Nunnaly (1978) thinks 0.7 to be an acceptable reliability coefficient.

Perhaps, perhaps not. The point is that it is hardly clear. This is the problem with much woosearch, because of murky designs one ends up arguing about minutia which appears to me, increasingly, to be the goal of this stuff.

In any event, one now (even with a lowered bar on reliability) has to figure out what the implications are.

The issue is not whether the reliability is .7 or 1.0 or 0.0, the issue is why is this construct even part of the effort? That is the meta issue here. Why design an experiment where these stupid converations have even a chance of occuring? Are you (or anyone) telling me that the researchers could not see this coming a mile off? Anyone want to speculate? And if they did, why did they proceed? And if they did not, what the hell are they doing playing at research? Isn't this troubling? Same thing with Schwartzie.

The biggest issue with paranormal research is why flaws seem to be designed in. This is of far greater importance than the next mastubatory discussion of the pecifics of flawed research.
 
Ed said:

Are you (or anyone) telling me that the researchers could not see this coming a mile off? Anyone want to speculate? And if they did, why did they proceed?


Sorry, Ed, I'm not psychic. I can only go by the scientific data.


The biggest issue with paranormal research is why flaws seem to be designed in. This is of far greater importance than the next mastubatory discussion of the pecifics of flawed research.

I think it is a huge misunderstanding on your part to essentially say that ratings are built in flaws.
 
-why is this construct even part of the effort?
Because standardness is an important concept. Do the hits vary when people stray fromt the original set-up?

-Why design an experiment where
See above.

- Are you (or anyone) telling me that the researchers could not see this coming a mile off?
See what coming? You are begging the question here, Ed.

-Anyone want to speculate?
No, except you.

-And if they did, why did they proceed?
Ask the researchers. I cannot read minds.

-And if they did not, what the hell are they doing playing at research?
Ditto.

-Isn't this troubling? Same thing with Schwartzie.
No it is not troubling. It is using their rights to investigate 'psi' issues and see if anything is there.
 
And Ed,

When you said:

"The biggest issue with paranormal research is why flaws seem to be designed in. This is of far greater importance than the next mastubatory discussion of the pecifics of flawed research."

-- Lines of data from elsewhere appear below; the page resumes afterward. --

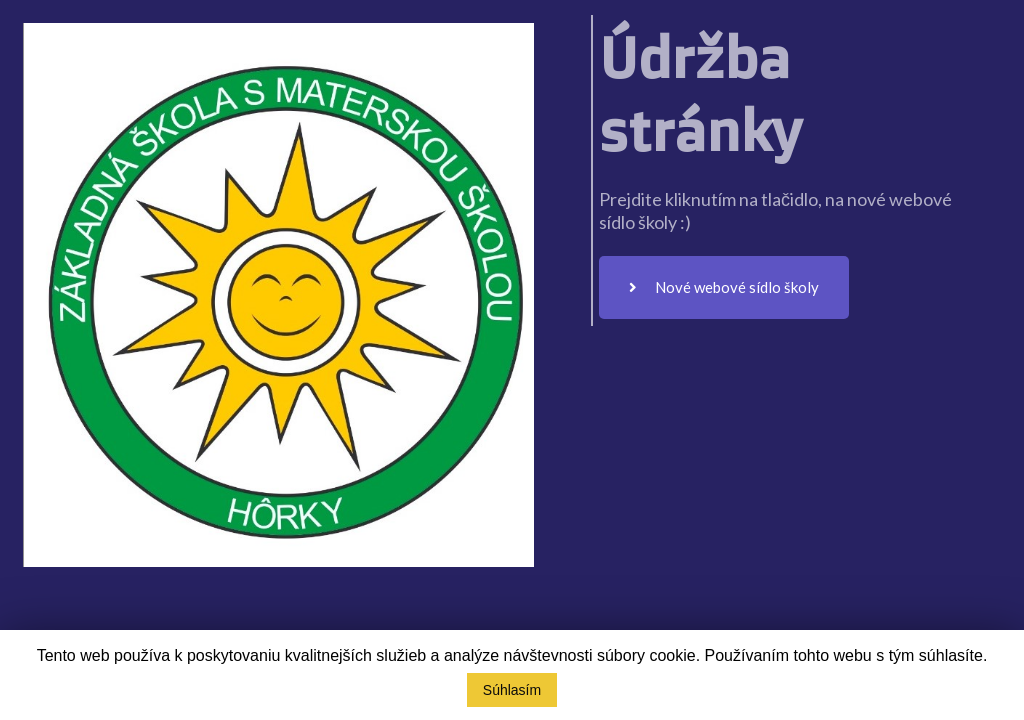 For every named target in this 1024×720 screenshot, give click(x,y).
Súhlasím (512, 690)
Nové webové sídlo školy (724, 287) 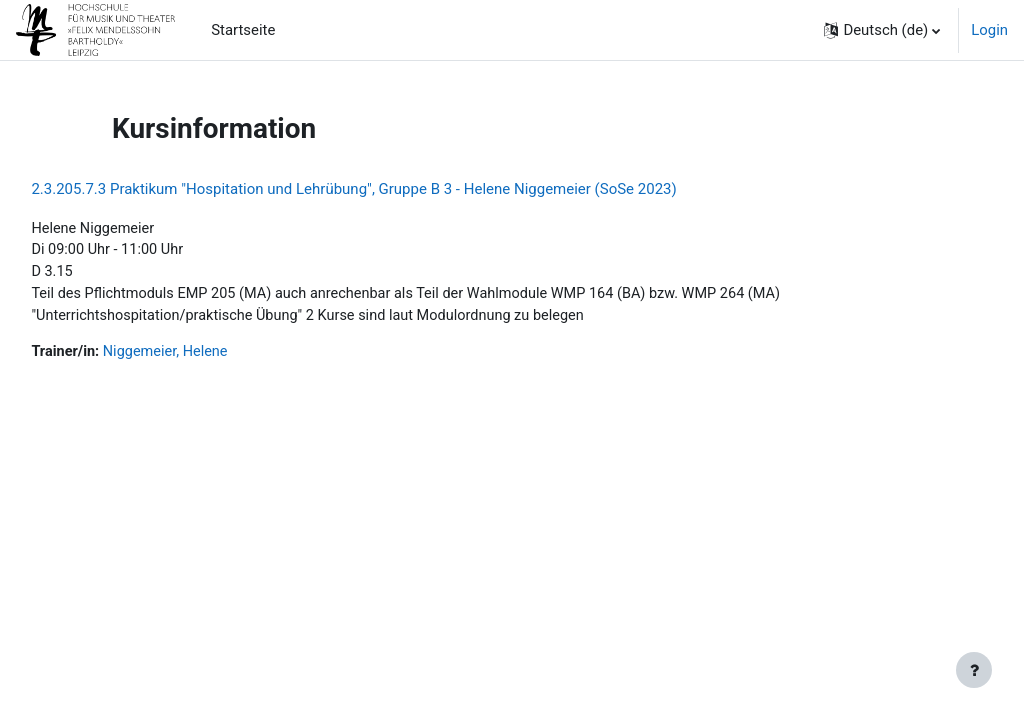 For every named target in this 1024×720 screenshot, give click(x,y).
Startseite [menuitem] (243, 30)
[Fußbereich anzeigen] (974, 670)
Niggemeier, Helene (213, 355)
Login (989, 30)
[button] (882, 30)
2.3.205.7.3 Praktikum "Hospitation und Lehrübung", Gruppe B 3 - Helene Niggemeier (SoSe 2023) (398, 189) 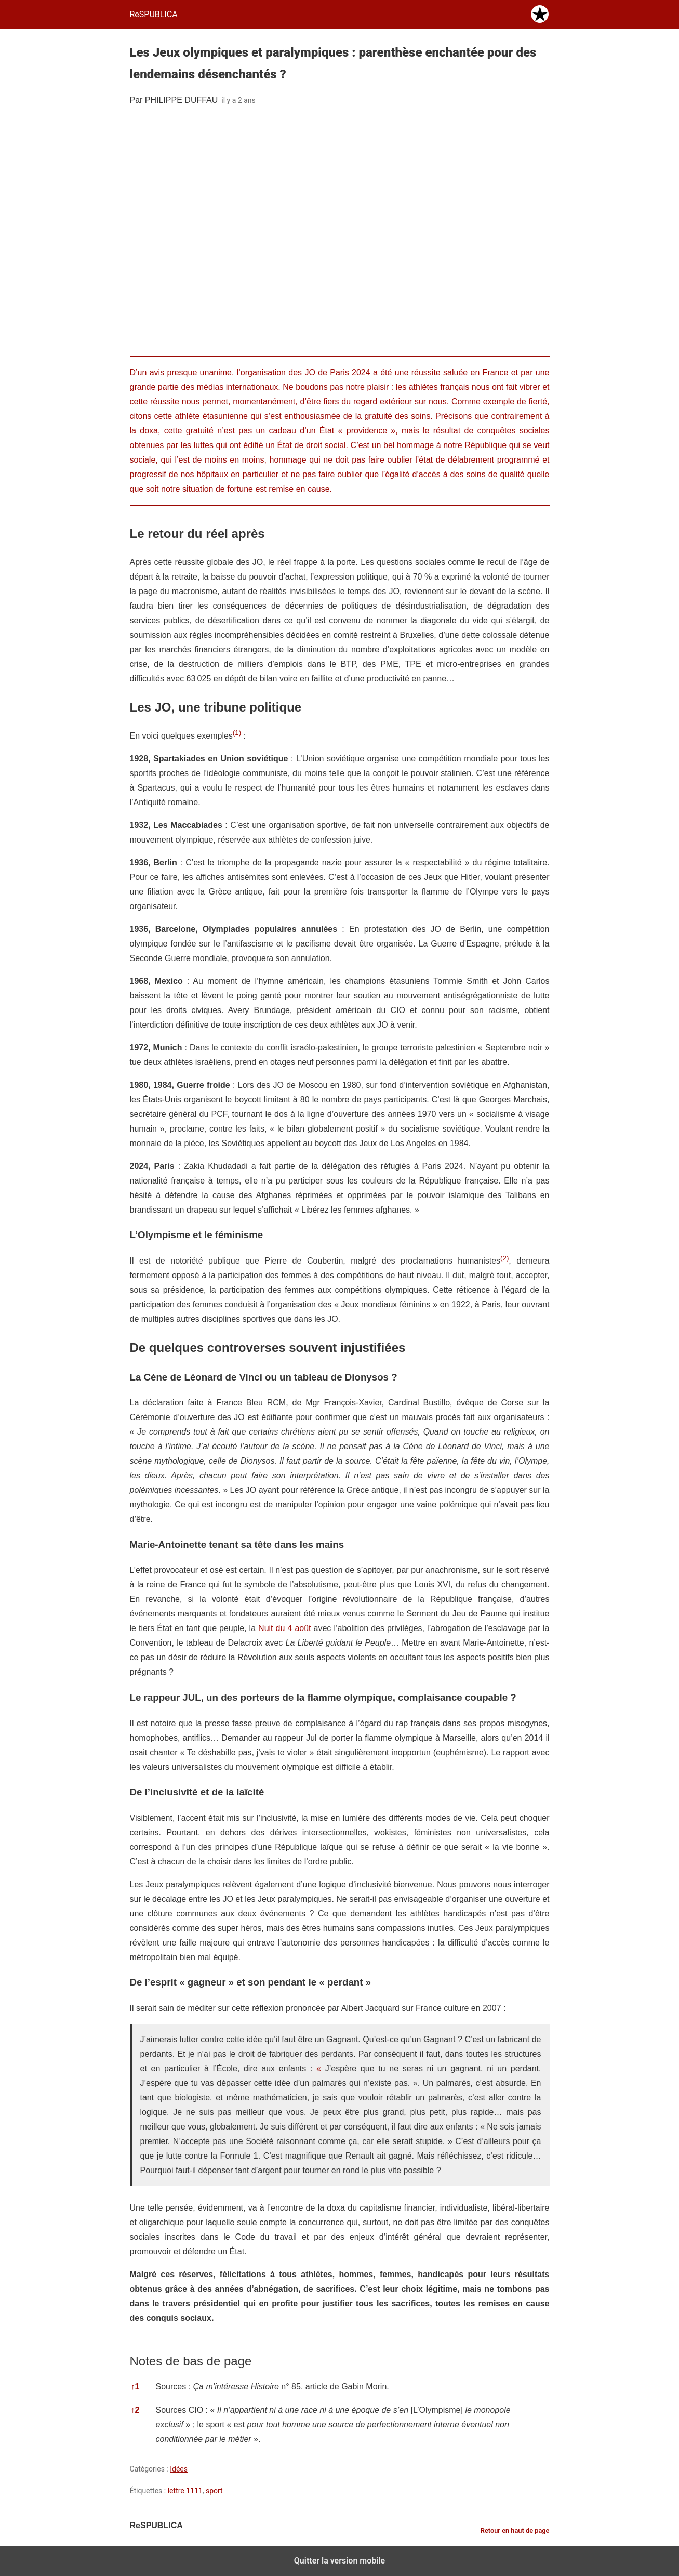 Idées (179, 2469)
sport (214, 2491)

Do you feel that ratings are built in flaws?
 
T'ai Chi said:


I do, of both, so what seems to be your question? [/B]


Tai, the point is that Amhearst is close minded, he istes statistics that have lttle meaning.

"There is a twenty five percent chance that a target picture will be chosen if there are three decoys."

That is assuming random chance, we spent five pages discussing how there could be some very strong non-random influences that show that 25% may not be the 'random chance'.

Amhearst got crazy and strident in the face of the protocol flaws and continues to assert that it was a twenty five percent chance.

He does not seem to understand what either Ersby or Ed has asked.

If you study and know statistics then you know that the meta-analysis is severely flawed due to the lack of demographic matching and satadardization.

I agree that there is an effect and so far there is no proof that it is not an arftifact of a flawed design
 
T'ai Chi said:

I think it is a huge misunderstanding on your part to essentially say that ratings are built in flaws. [/B]

And your study of statistics should already have informed you that iner rater validity is a major issue , and as Ersby has pointed out, there may be an argument to be made that the label 'standard' should be carefully studied before being used.

And you can't control for the non standard and standard by just rating things on a scale Tai, as a person versed in statitics you should know that is just a smoothing of already flawed or potentialy flawed data.

It is till potentialy flawed date, the smoothing and a posteriori control measures can not make the potential for error go away.

that is why you need tight protocols and methodology.

Not to even discuss Paul's contenetion that at times the reseachers may have deliberately chosen targets to influence the results.